The Swearing-in of Calvin Coolidge
—Plymouth Notch, Vermont, 1923
Strange, the postman’s loud, insistent knock
(The nearest phone, in town, two miles away)
Which roused them out of bed at one o’clock,
Tired from bringing in the August hay.
And stranger still, two telegrams they read
By lantern light: official ones, and both
With urgent news from Washington, that said,
“The President is dead. Please take the oath.”
But in Vermont—where even summer skies
Can whisper that it’s time to stack the wood,
And every breath on northern air implies
You’re running out of days to do some good—
No one would be surprised, or think it odd
To see a man look up and say, “So help me God.”
Robert W. Crawford has published two books of poetry, The Empty Chair (2011, Richard Wilbur Award), and Too Much Explanation Can Ruin a Man (2005). His sonnets have twice won the Howard Nemerov Sonnet Award. He is a long-time member of the Powow River Poets of Newburyport, MA. Currently, he is the Director of the Hyla Brook Poets in Derry, NH, which includes the Hyla Brook Reading Series, the Frost Farm Poetry Conference on Metrical Poetry, and the Frost Farm Poetry Prize. He was named Derry NH’s first Poet Laureate in January 2017. He lives in Chester, NH.







Wonderful sonnet of an historical event as told by pastoral images someone familiar both with history and the territory could share with us as a gift of poetry.

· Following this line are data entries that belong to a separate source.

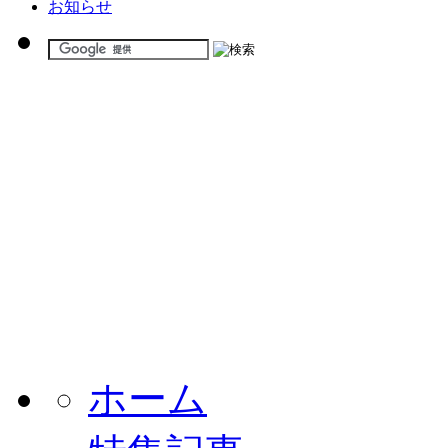
お知らせ
ホーム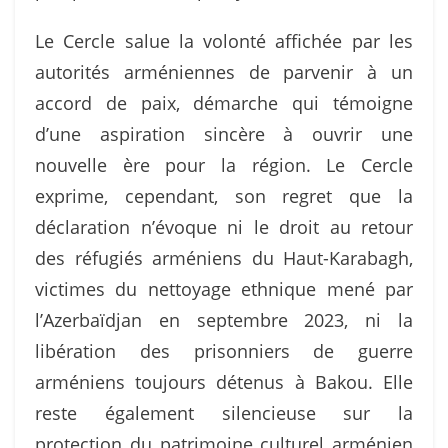
Le Cercle salue la volonté affichée par les
autorités arméniennes de parvenir à un
accord de paix, démarche qui témoigne
d’une aspiration sincère à ouvrir une
nouvelle ère pour la région. Le Cercle
exprime, cependant, son regret que la
déclaration n’évoque ni le droit au retour
des réfugiés arméniens du Haut-Karabagh,
victimes du nettoyage ethnique mené par
l’Azerbaïdjan en septembre 2023, ni la
libération des prisonniers de guerre
arméniens toujours détenus à Bakou. Elle
reste également silencieuse sur la
protection du patrimoine culturel arménien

An excellently crafted sonnet on a little-known event in American history — how Calvin Coolidge received the news that Harding had died, and had to take the oath of office at his home in Vermont. From what I have read, the oath was administered to him by his father, and sworn on the family bible, by candlelight.
Having the closing line as an alexandrine was a good touch. It softens the perfect iambic fives of the rest with a small frisson of disorder, just as the news of a man’s accession to the presidency does in the carefully ordered world of New England farming.